Re: [REVIEW][PATCH 1/2] mnt: In propgate_umount handle visiting mounts in any order

[Date Prev][Date Next][Thread Prev][Thread Next][Date Index][Thread Index]

 



Ram Pai <linuxram@xxxxxxxxxx> writes:

> On Wed, May 17, 2017 at 12:54:34AM -0500, Eric W. Biederman wrote:
>> 
>> While investigating some poor umount performance I realized that in
>> the case of overlapping mount trees where some of the mounts are locked
>> the code has been failing to unmount all of the mounts it should
>> have been unmounting.
>> 
>> This failure to unmount all of the necessary
>> mounts can be reproduced with:
>> 
>> $ cat locked_mounts_test.sh
>> 
>> mount -t tmpfs test-base /mnt
>> mount --make-shared /mnt
>> mkdir -p /mnt/b
>> 
>> mount -t tmpfs test1 /mnt/b
>> mount --make-shared /mnt/b
>> mkdir -p /mnt/b/10
>> 
>> mount -t tmpfs test2 /mnt/b/10
>> mount --make-shared /mnt/b/10
>> mkdir -p /mnt/b/10/20
>> 
>> mount --rbind /mnt/b /mnt/b/10/20
>> 
>> unshare -Urm --propagation unchaged /bin/sh -c 'sleep 5; if [ $(grep test /proc/self/mountinfo | wc -l) -eq 1 ] ; then echo SUCCESS ; else echo FAILURE ; fi'
>> sleep 1
>> umount -l /mnt/b
>> wait %%
>> 
>> $ unshare -Urm ./locked_mounts_test.sh
>> 
>> This failure is corrected by removing the prepass that marks mounts
>> that may be umounted.
>> 
>> A first pass is added that umounts mounts if possible and if not sets
>> mount mark if they could be unmounted if they weren't locked and adds
>> them to a list to umount possibilities.  This first pass reconsiders
>> the mounts parent if it is on the list of umount possibilities, ensuring
>> that information of umoutability will pass from child to mount parent.
>> 
>> A second pass then walks through all mounts that are umounted and processes
>> their children unmounting them or marking them for reparenting.
>> 
>> A last pass cleans up the state on the mounts that could not be umounted
>> and if applicable reparents them to their first parent that remained
>> mounted.
>> 
>> While a bit longer than the old code this code is much more robust
>> as it allows information to flow up from the leaves and down
>> from the trunk making the order in which mounts are encountered
>> in the umount propgation tree irrelevant.
>
> Eric,
> 	I think we can accomplish what you want in a much simpler way.
>        	Would the patch below; UNTESTED BUT COMPILED, resolve your
> 	issue?

The reason I came up with an algorithm where the information flows
both directions is that especially in the case of umount -l
but even in some rare cases of a simple umount, the ordering
of the mount propagation tree can result in parent mounts being
visited before the child mounts.

This case shows in in the case of a mount or a set of mounts
being mounted below itself.

So no.   Irregardless of tucked mount state we can't do this.

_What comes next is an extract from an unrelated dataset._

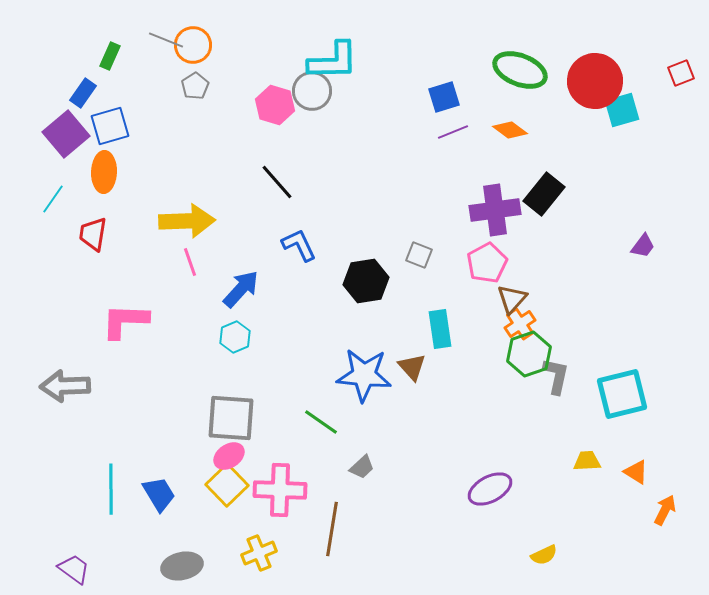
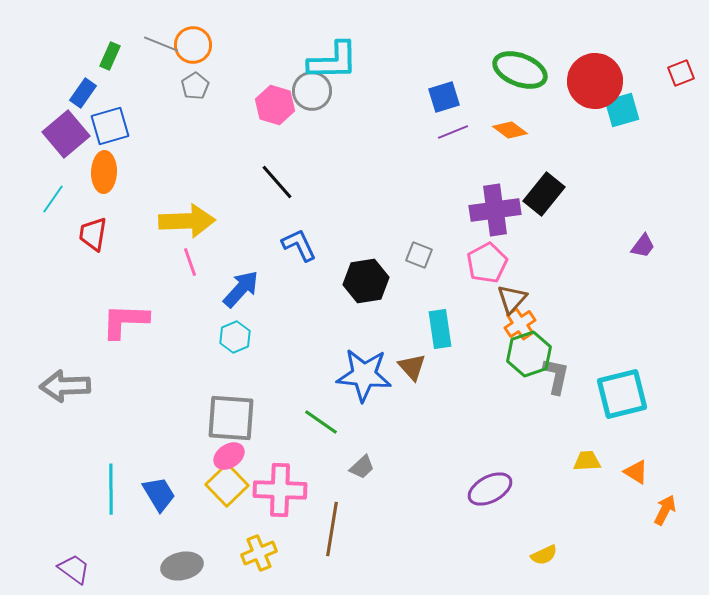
gray line at (166, 40): moved 5 px left, 4 px down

I see this also doesn't have the change to move mnt_change_mountpoint
into another pass.  That one is quite important from a practical
point of view as that means the way the mount tree changes in umount
is the same irrespective of the number of times a mount shows
up in the mount propagation trees.  Which is a very important
property to have for optimizing umount -l.  Which in
the worst case allows reduces umount from O(N^2+) to roughly O(N).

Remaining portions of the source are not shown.